══ Entries provided ══

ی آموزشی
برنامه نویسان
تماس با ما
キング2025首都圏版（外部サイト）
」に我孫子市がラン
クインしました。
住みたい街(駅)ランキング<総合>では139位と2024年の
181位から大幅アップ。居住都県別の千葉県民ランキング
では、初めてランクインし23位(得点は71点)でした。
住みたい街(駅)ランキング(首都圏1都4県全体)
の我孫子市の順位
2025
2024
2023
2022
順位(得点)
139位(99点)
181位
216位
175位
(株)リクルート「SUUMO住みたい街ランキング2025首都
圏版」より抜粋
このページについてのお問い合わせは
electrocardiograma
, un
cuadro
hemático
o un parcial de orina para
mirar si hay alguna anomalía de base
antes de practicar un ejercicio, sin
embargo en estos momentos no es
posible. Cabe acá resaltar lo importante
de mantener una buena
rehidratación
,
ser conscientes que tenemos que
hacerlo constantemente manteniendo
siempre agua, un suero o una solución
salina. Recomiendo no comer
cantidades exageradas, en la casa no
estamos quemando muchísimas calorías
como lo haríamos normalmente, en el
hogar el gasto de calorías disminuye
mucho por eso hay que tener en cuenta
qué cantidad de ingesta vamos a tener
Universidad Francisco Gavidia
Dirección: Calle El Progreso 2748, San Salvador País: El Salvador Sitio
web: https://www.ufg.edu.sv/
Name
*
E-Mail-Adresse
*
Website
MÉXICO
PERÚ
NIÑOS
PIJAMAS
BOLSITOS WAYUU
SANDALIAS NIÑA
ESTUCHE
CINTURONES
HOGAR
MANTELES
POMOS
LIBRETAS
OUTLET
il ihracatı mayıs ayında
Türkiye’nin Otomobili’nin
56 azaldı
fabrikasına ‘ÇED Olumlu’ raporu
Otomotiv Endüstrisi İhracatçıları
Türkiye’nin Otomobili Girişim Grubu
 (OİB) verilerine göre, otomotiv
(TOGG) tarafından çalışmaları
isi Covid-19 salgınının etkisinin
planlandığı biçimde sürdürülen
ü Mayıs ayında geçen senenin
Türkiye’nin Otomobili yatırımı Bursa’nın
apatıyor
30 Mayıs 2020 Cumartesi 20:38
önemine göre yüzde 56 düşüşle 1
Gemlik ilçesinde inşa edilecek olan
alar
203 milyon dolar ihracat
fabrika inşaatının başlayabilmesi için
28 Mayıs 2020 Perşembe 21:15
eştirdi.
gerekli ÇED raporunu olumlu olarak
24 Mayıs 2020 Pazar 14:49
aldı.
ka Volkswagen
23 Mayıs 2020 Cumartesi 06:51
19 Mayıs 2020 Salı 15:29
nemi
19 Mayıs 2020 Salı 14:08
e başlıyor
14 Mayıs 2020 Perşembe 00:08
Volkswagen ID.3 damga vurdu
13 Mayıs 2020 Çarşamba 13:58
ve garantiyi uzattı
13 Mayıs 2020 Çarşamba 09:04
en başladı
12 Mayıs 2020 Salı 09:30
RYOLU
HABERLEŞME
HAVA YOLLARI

═══

Each line of the listing that holds the string "göre" counts once; state how many there are, with nothing added.

2